Nigeria’s Ndidi and Mezuo Nwuneli have become the first couple to give the keynote address at Harvard Business School’s Class Day.
Mezuo Nwuneli is the managing partner, Sahel Capital Agribusiness Managers Limited managers of FAFIN, a private equity fund with over $65.9 million under management focused on mid-sized agribusinesses in Nigeria.
Ndidi Nwuneli is the managing partner of Sahel Consulting Agriculture and Nutrition Limited, and the founder of LEAP Africa.
In a virtual address to the students, the couple outlined personal stories including how they met at Harvard University and how they have gone on to build successful businesses and non-profit — despite the odds.
Mezuo spoke of how he was shot in 2007 in Lagos where the couple live and almost lost his life. He said he feared he may never walk independently again, but through the crisis, he learnt immense lessons, which he shared with the class of 2020.

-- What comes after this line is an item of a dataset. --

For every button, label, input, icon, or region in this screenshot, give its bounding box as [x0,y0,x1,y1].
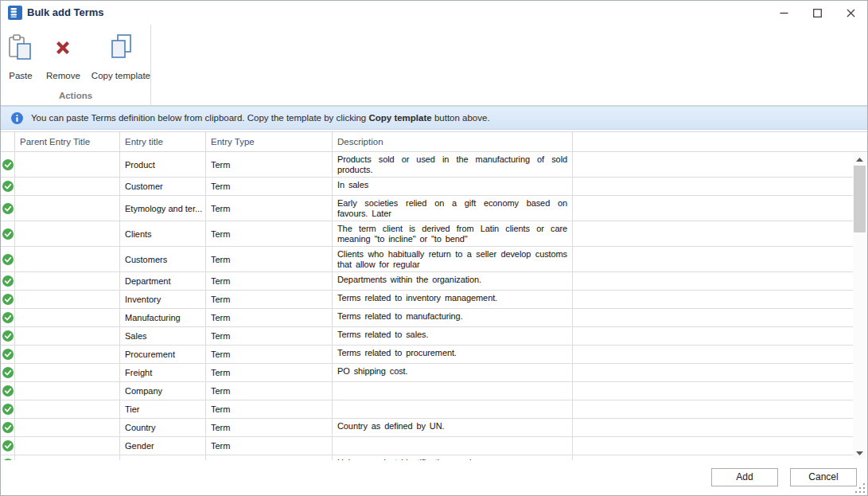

Ndidi told the graduates about how unsettling it was to leave LEAP Africa following the shooting to begin again in Senegal, where she neither spoke the language nor had a job. In the midst of the crisis, she reconnected with agriculture and launched her latest venture.
Mezuo called on the graduates to use their “talent, time and treasure” to improve the lives of others.
“Define your values and stick to them. Your success early in life can be destructive if you have not clearly defined your values, rooted in integrity and humility,” Mezuo said.
“Character definitely has a currency; if people can count on you because they trust you, they would invest in you, support you, and call on you to serve as a trusted adviser and board member.
“Remain humble as you change lives and freely share the credit with others. This not only builds trust but enable a broader group of people to have ownership in your vision and eventually to lead the movement themself — freeing you up to take on the next challenge”.
Ndidi told the class of 2020 how resilient, resourceful, and brave they are, calling on them to strengthen their relationships with family and friends while building a dedicated support network.
“HBS Class of 2020, no one would ever forget this year — not just because of the pandemic, but because of how humanity and members of the class of 2020 of the Harvard Business School were able to rise up to this challenge,” Ndidi said.
“An Igbo proverb states, ‘Mbelede ka eji ama Dike,’ which translates: ‘Disasters help to sift out the resilient, the resourceful, and the brave.’”
Mezuo and Ndidi met at the Harvard African Student Conference in 1993, while both were college students at different institutions, but returned to Harvard for their MBAs years later.
The couple co-founded AACE Foods, a food manufacturing company which sources from over 10,000 farmers and produces a range of packaged food products for local and international markets.
Ndidi has 25 years of experience in international development, and serves on the boards of the Rockefeller Foundation, Godrej Consumer Products India, Fairfax Africa Canada, and the African Philanthropy Forum. She holds a Bachelor of Science in Economics from the Wharton School, University of Pennsylvania.
Mezuo has worked for 25 years in corporate finance, investment banking, and private equity. He was selected as an Archbishop Tutu Fellow and is an Eisenhower Fellow.
He is on the board of directors of a range of companies in Nigeria, and he earned a Bachelor of Science in Industrial Management from Carnegie Mellon University.